Research: YOUNG and co-workers,

Listed in Issue 142

Abstract

YOUNG and co-workers, Lipid and Diabetes Research Group, Christchurch Hospital, New Zealand, joanna.young@cdhb.govt.nz, have studied the effects of the antioxidant, Enzogenol, on markers of oxidative stress in smokers.

Background

Chronic smoking is associated with endothelial dysfunction and inflammation, with oxidative stress contributing to both these processes.
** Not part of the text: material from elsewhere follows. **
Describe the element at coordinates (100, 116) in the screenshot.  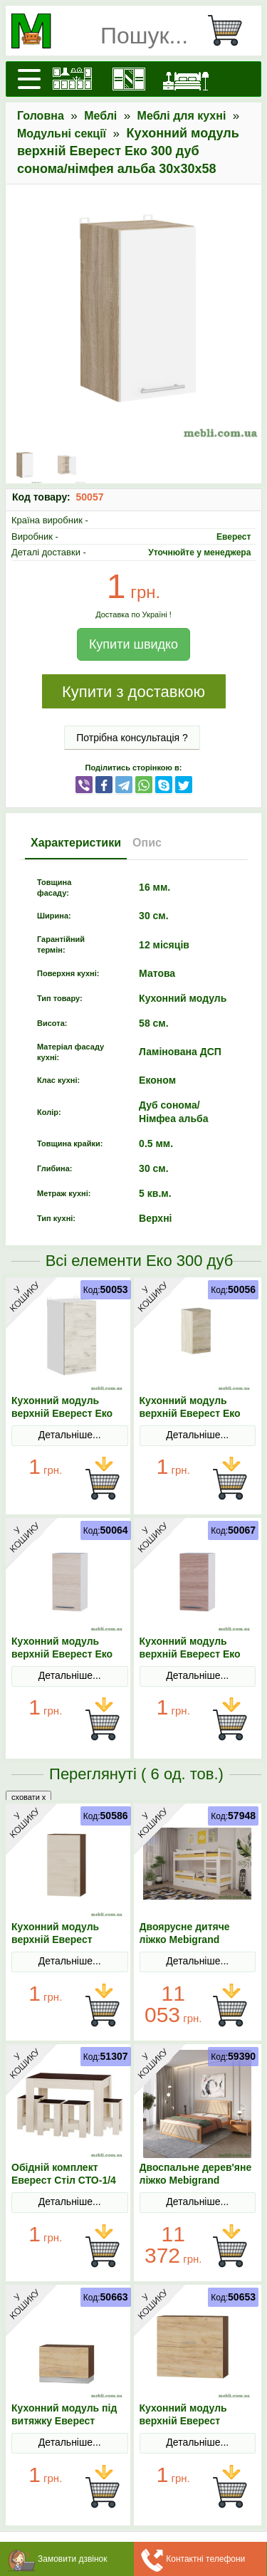 I see `Меблі` at that location.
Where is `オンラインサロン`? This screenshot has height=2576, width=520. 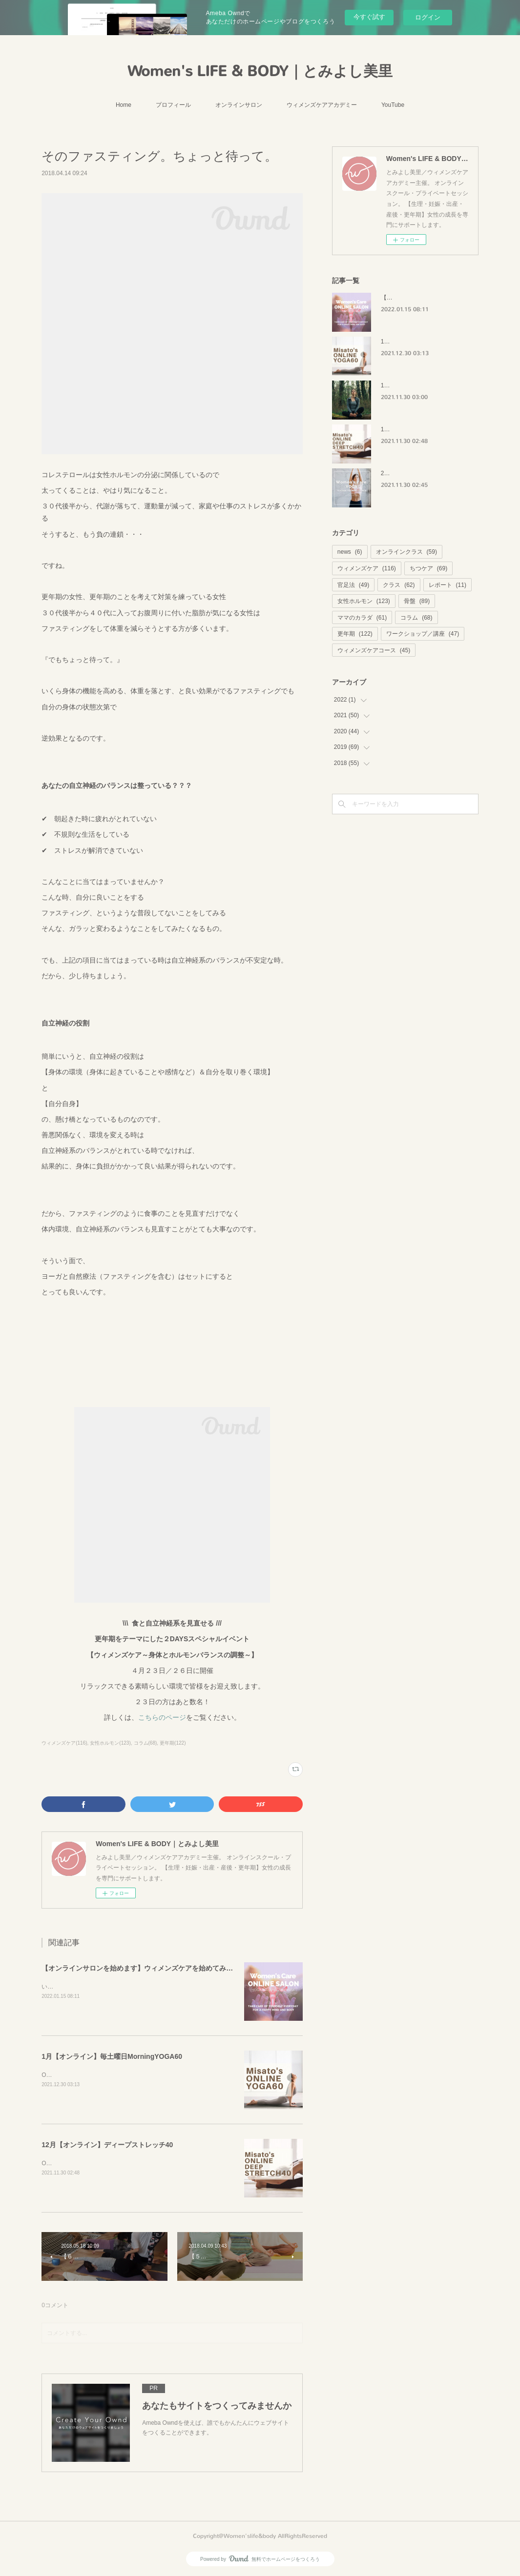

The aim of this study was to investigate the effect of combined antioxidant treatment with Enzogenol, a flavonoid extract from the bark of Pinus radiata and vitamin C, over and above vitamin C alone, on endothelial function, plasma markers of inflammation and oxidative stress, blood pressure and anthropometrics.

Methodology

Methods: 44 chronic smokers without established cardiovascular disease were assigned randomly to receive either 480 mg Enzogenol and 60 mg vitamin C, or 60 mg vitamin C alone daily for 12 weeks. Endothelial function in the brachial artery was assessed by flow- mediated vasodilation.

Results

Flow-mediated vasodilation improved in both treatment groups (p < 0.001), with no significant difference between the two groups. In the group receiving Enzogenol and vitamin C, protein carbonyl levels were significantly reduced compared to the group taking vitamin C alone (p = 0.03). Enzogenol and vitamin C resulted in a significant reduction in fibrinogen levels in heavy smokers compared with vitamin C alone (p < 0.009).

Conclusion

These findings demonstrate that co-supplementation with Enzogenol and vitamin C in smokers conferred no additional beneficial effect on endothelial function over and above that seen in the vitamin C alone group. However, Enzogenol did demonstrate additional favourable effects on protein oxidative damage and fibrinogen levels (and hence possibly the risk of thrombosis).

References

Young JM, Shand BI, McGregor PM, Scott RS, Frampton CM. Comparative effects of enzogenol and vitamin C supplementation versus vitamin C alone on endothelial function and biochemical markers of oxidative stress and inflammation in chronic smokers. Free Radical Research 40 (1): 85-94, Jan 2006.